O álbum abre com “Space”, 16.03 minutos que se apresentam repartidos em quatro fatias sonoras distintas, que oscilam entre o blues de “Downtown”, o psicadelismo de “Power Drive” e as ambiências alucinadas, frenéticas e roqueiras de “Right Hand Lover” e “Velvet Genes”, onde alguns gritos, gemidos e canto lhes dão corpo e substância. É sobretudo nestes dois últimos momentos que percebemos o estado mental deste grupo de artistas, habitantes de um espaço sonoro mais ou menos fantasmagórico, onde a linguagem utilizada faria, seguramente, todo o sentido para quem estivesse munido das substâncias alucinogénias que Timothy Leary ia juntando aos litros de Seven Up (o refrigerante) que os músicos iam bebendo durante a gravação. A curiosa equação é fácil de enunciar: Seven Up + LSD + qualquer outra droga que existisse + música (guitarras, electrónica, baixo, bateria e vozes) e o álbum fez-se destes ingredientes.

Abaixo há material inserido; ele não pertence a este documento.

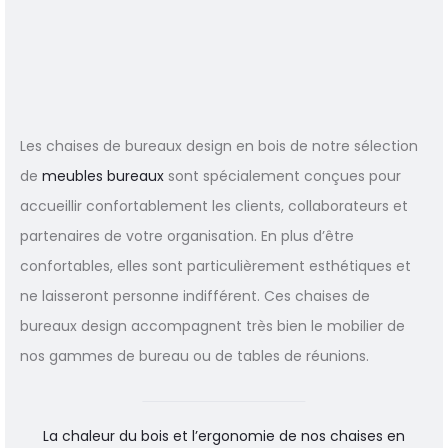
Les chaises de bureaux design en bois de notre sélection
de
meubles bureaux
sont spécialement conçues pour
accueillir confortablement les clients, collaborateurs et
partenaires de votre organisation. En plus d’être
confortables, elles sont particulièrement esthétiques et
ne laisseront personne indifférent. Ces chaises de
bureaux design accompagnent très bien le mobilier de
nos gammes de bureau ou de tables de réunions.
La chaleur du bois et l’ergonomie de nos chaises en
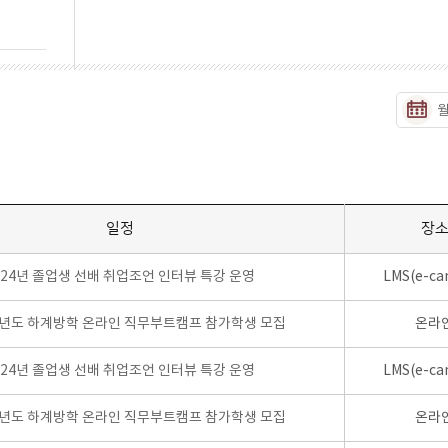
일정
장
024년 졸업생 선배 취업조언 인터뷰 특강 운영
LMS(e-ca
학년도 하계방학 온라인 직무부트캠프 참가학생 모집
온라
024년 졸업생 선배 취업조언 인터뷰 특강 운영
LMS(e-ca
학년도 하계방학 온라인 직무부트캠프 참가학생 모집
온라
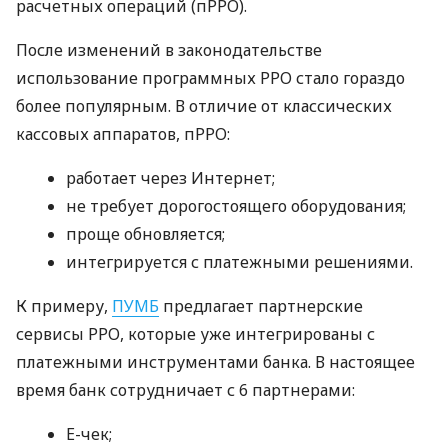
расчетных операций (пРРО).
После изменений в законодательстве
использование программных РРО стало гораздо
более популярным. В отличие от классических
кассовых аппаратов, пРРО:
работает через Интернет;
не требует дорогостоящего оборудования;
проще обновляется;
интегрируется с платежными решениями.
К примеру,
ПУМБ
предлагает партнерские
сервисы РРО, которые уже интегрированы с
платежными инструментами банка. В настоящее
время банк сотрудничает с 6 партнерами:
E-чек;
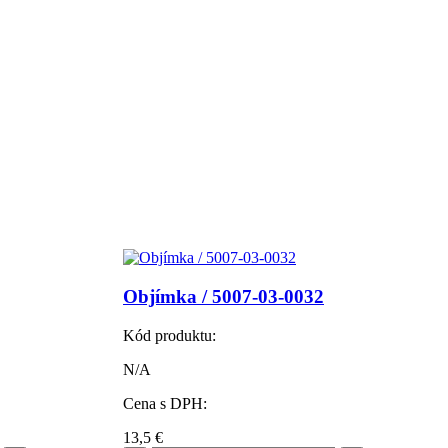
Objímka / 5007-03-0032
Kód produktu:
N/A
Cena s DPH:
13,5
€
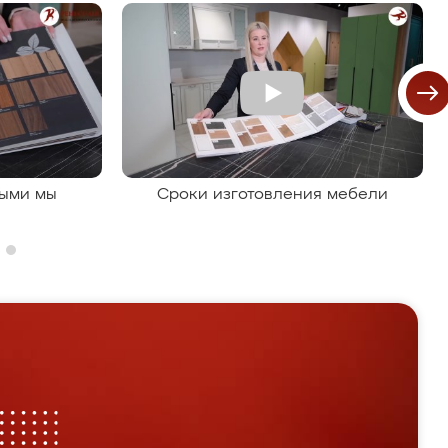
рыми мы
Сроки изготовления мебели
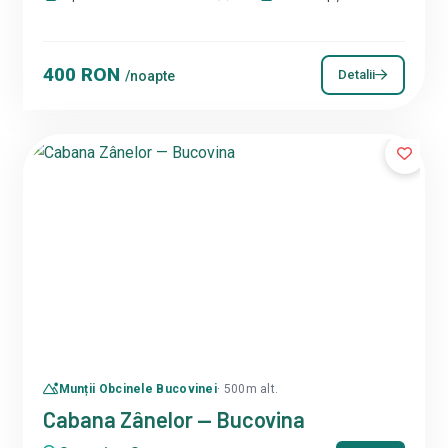
400 RON
Detalii
/noapte
Munții Obcinele Bucovinei
· 500m alt.
Cabana Zânelor — Bucovina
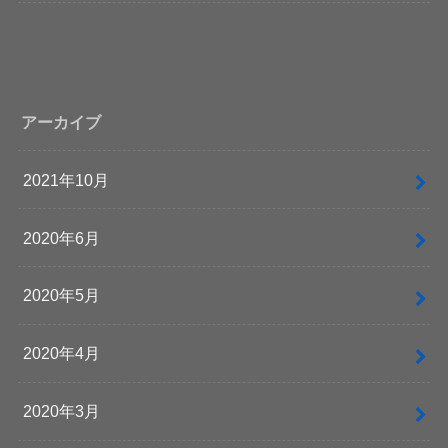
アーカイブ
2021年10月
2020年6月
2020年5月
2020年4月
2020年3月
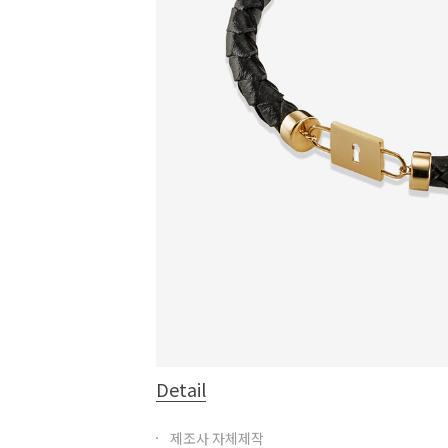
Detail
제조사 자체제작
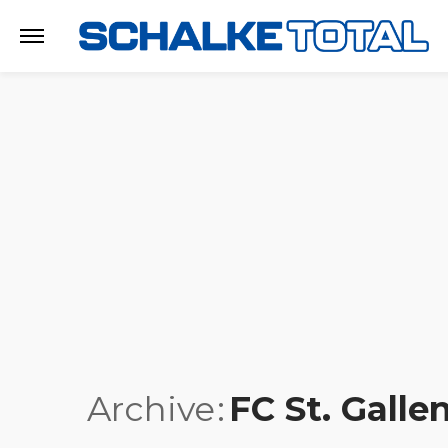
Archive
FC St. Galle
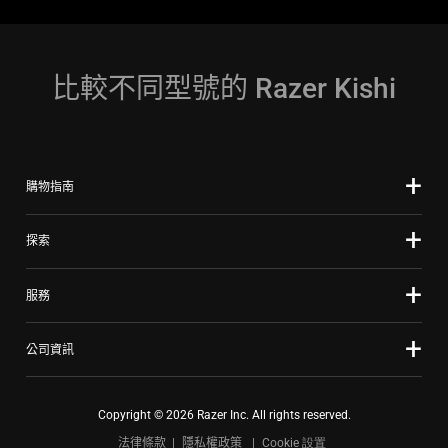
比較不同型號的 Razer Kishi
購物指南
探索
服務
公司資訊
Copyright © 2026 Razer Inc. All rights reserved.
法律條款
隱私權政策
Cookie 設置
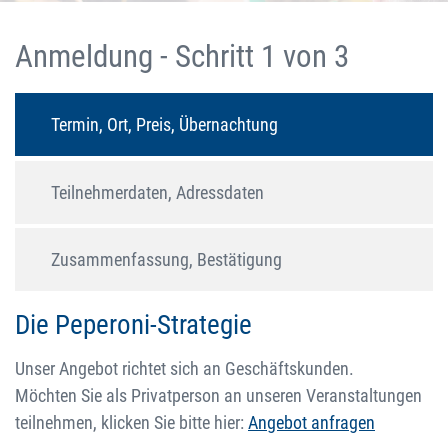
Anmeldung - Schritt 1 von 3
Termin, Ort, Preis, Übernachtung
Teilnehmerdaten, Adressdaten
Zusammenfassung, Bestätigung
Die Peperoni-Strategie
Unser Angebot richtet sich an Geschäftskunden.
Möchten Sie als Privatperson an unseren Veranstaltungen
teilnehmen, klicken Sie bitte hier:
Angebot anfragen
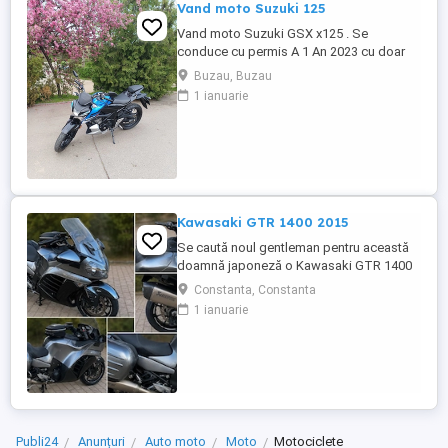
Vand moto Suzuki 125
Vand moto Suzuki GSX x125 . Se
conduce cu permis A 1 An 2023 cu doar
5000km Stare impecabila , fara cazaturi
Buzau, Buzau
ITP valabil pana in noiembrie 2027 Revizii
1 ianuarie
si schimb de ulei in service autorizat
Kawasaki GTR 1400 2015
Se caută noul gentleman pentru această
doamnă japoneză o Kawasaki GTR 1400
care încă întoarce priviri și iubește
Constanta, Constanta
kilometrii. A fost răsfățată, întreținută la
1 ianuarie
timp și tratată cu respect. O dau doar
cuiva care va avea grijă de ea așa cum am
făcut-o și eu. Restul îl va convinge ea la
prima cheie. Vă ...
Publi24
Anunțuri
Auto moto
Moto
Motociclete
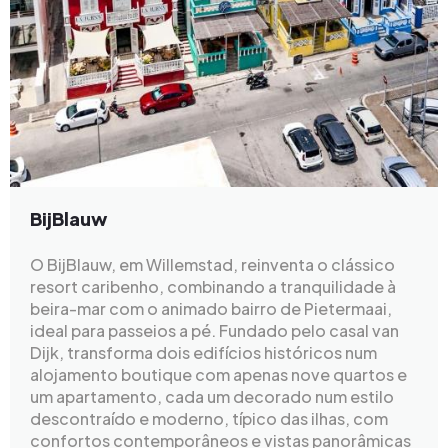
BijBlauw
O BijBlauw, em Willemstad, reinventa o clássico
resort caribenho, combinando a tranquilidade à
beira-mar com o animado bairro de Pietermaai,
ideal para passeios a pé. Fundado pelo casal van
Dijk, transforma dois edifícios históricos num
alojamento boutique com apenas nove quartos e
um apartamento, cada um decorado num estilo
descontraído e moderno, típico das ilhas, com
confortos contemporâneos e vistas panorâmicas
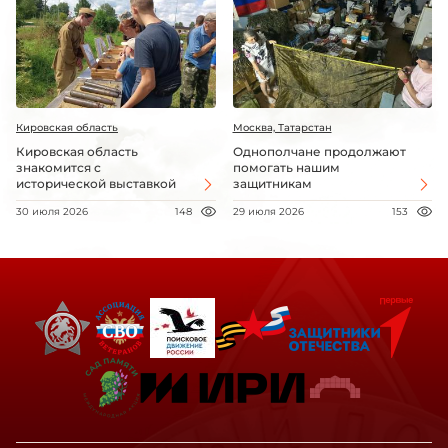
Кировская область
Москва, Татарстан
Кировская область
Однополчане продолжают
знакомится с
помогать нашим
исторической выставкой
защитникам
30 июля 2026
148
29 июля 2026
153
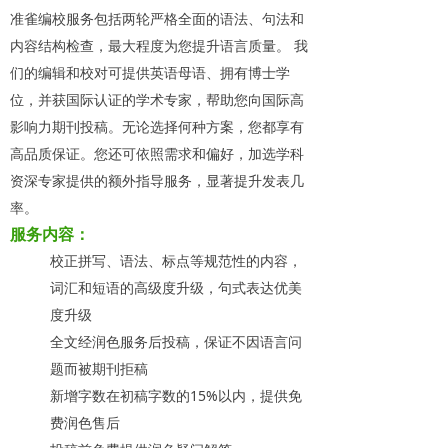
准雀编校服务包括两轮严格全面的语法、句法和
内容结构检查，最大程度为您提升语言质量。 我
们的编辑和校对可提供英语母语、拥有博士学
位，并获国际认证的学术专家，帮助您向国际高
影响力期刊投稿。无论选择何种方案，您都享有
高品质保证。您还可依照需求和偏好，加选学科
资深专家提供的额外指导服务，显著提升发表几
率。
服务内容：
校正拼写、语法、标点等规范性的内容，
词汇和短语的高级度升级，句式表达优美
度升级
全文经润色服务后投稿，保证不因语言问
题而被期刊拒稿
新增字数在初稿字数的15%以内，提供免
费润色售后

No lado B da rodela, o ambiente sonoro é bem distinto do inicial. Aqui, ao contrário da energia de “Space”, temos o declínio, a descida em espiral, a trip demorada que se espreguiça durante a passagem do tempo. Assim é “Time”, que dura 21.15 minutos. Belo mas distante, quase inalcançável, momento perdido em vagas de som que passam e entram em nós por algumas frestas de entendimento e perceção. “Timeship”, “Neuron” e “She” são a sequência tripartida de “Time”, sendo que “She” recupera a segunda metade do álbum anterior dos Ash Ra Tempel (Schwingungen), embora não lhe copie os contornos exatos. Tudo em “Time” é onírico e belo. Tudo o que em Seven Up borbulha é génio e loucura, por isso, mesmo passados mais de cinquenta anos da sua gravação, sabe tão bem ouvir o que ainda tem para nos oferecer. Não sejam ingratos com este álbum. Ele poderá muito bem matar-vos a sede que talvez nem sequer saibam que existe dentro de cada um de vós.